Therefore, professional translators have more time and can use reference materials to refine their work and obtain the best results in their written translations (journalistic or academic articles, books, web pages, subtitles, etc.).
2. Detail and precision
As we saw in our article “5 tips to be a professional translator” the work of a translator will have better results and will be more valued the more invisible their passage through the text. After all, what we are always looking for is the most faithful transmission of content in a new language.
For different reasons – especially simultaneity – interpretation can never be as exact as translation. While professional interpreters always strive for perfection in their work, it is extremely challenging to be 100% true to meaning and expression with so little time to process information and immediately transmit it in another language. The most valuable tools for an interpreter are experience and a good memory, two invaluable attributes for practicing this profession.
In this sense, time again tips the balance in favour of translators, who can review their work and modify it as many times as they want to achieve the most accurate version of it.
3. Directionality of communication
In general, professional translators translate texts both from another language into their mother tongue and vice versa: from their mother tongue to the language in which they specialize. However, this work is not usually done simultaneously.

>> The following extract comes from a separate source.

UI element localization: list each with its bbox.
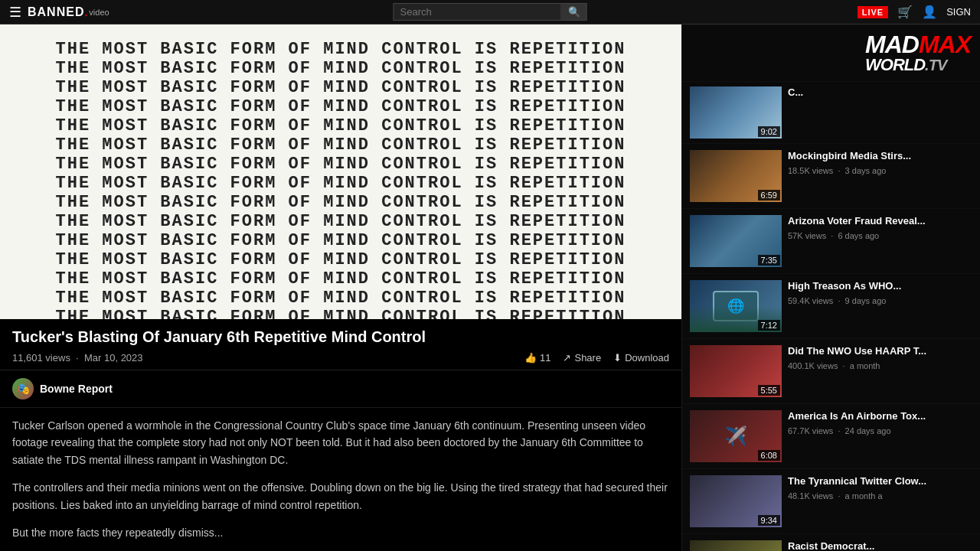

On the other hand, for interpreters it is much more usual to have to translate instantly in both directions; for example, during a presentation on a certain topic between a Spanish and an English person that must be translated and reproduced instantly so that both participants of the conversation can understand each other, add information about it and respond to each other.
4, The challenges of both professions
As we have seen in the various articles on this blog, knowing how to communicate in a certain language is not enough to be able to translate a text or interpret a conversation.
The fake cognates that confuse beginners so much, the idioms of each language, the metaphors and analogies, the words with no exact equivalent in another language, and those that have more than one meaning, make the task of professional interpreters and translators more complex.
However, in the work of the interpreters another challenge is added: they must be able to transmit in a new language the tone and intention given by a speaker to their speech. This is a real challenge for those who practice the profession, since it implies fully grasping the verbal and non-vernal communication of the person in question.